Division of Diabetes and Endocrinology, Department of Internal Medicine, and.
Division of Metabolism and Disease, Department of Biophysics, Kobe University Graduate School of Health Science, Kobe, Japan.
JCI Insight. 2020 May 7;5(9):128820. doi: 10.1172/jci.insight.128820.

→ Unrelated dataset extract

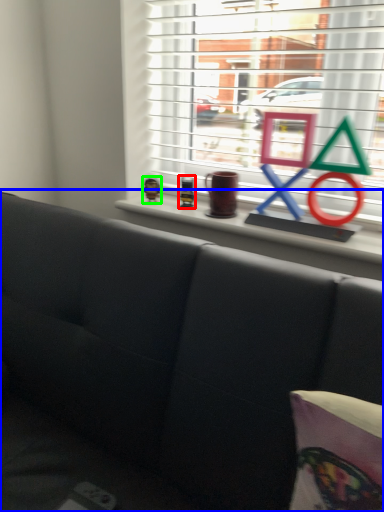 Question: Considering the real-world distances, which object is closest to toy (highlighted by a red box)? studio couch (highlighted by a blue box) or toy (highlighted by a green box).

Choices:
 (A) studio couch
 (B) toy

Answer: (B) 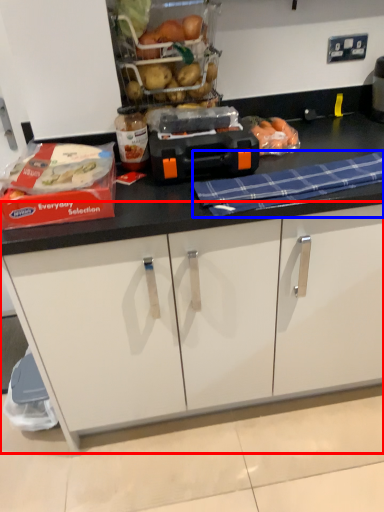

EIF2AK4, which encodes the amino acid deficiency-sensing protein GCN2, has been implicated as a susceptibility gene for type 2 diabetes in the Japanese population. However, the mechanism by which GCN2 affects glucose homeostasis is unclear. Here, we show that insulin secretion is reduced in individuals harboring the risk allele of EIF2AK4 and that maintenance of GCN2-deficient mice on a high-fat diet results in a loss of pancreatic β cell mass. Our data suggest that GCN2 senses amino acid deficiency in β cells and limits signaling by mechanistic target of rapamycin complex 1 to prevent β cell failure during the consumption of a high-fat diet.
EIF2AK4 编码氨基酸缺乏感应蛋白 GCN2,它被认为是日本人群 2 型糖尿病的易感基因。然而,GCN2 影响葡萄糖稳态的机制尚不清楚。在这里,我们发现携带 EIF2AK4 风险等位基因的个体胰岛素分泌减少,并且在高脂肪饮食下维持 GCN2 缺陷型小鼠会导致胰岛β细胞质量的丧失。我们的数据表明,GCN2 在β细胞中感知氨基酸缺乏,并限制机械靶标雷帕霉素复合物 1 的信号传导,以防止在高脂肪饮食消耗期间β细胞衰竭。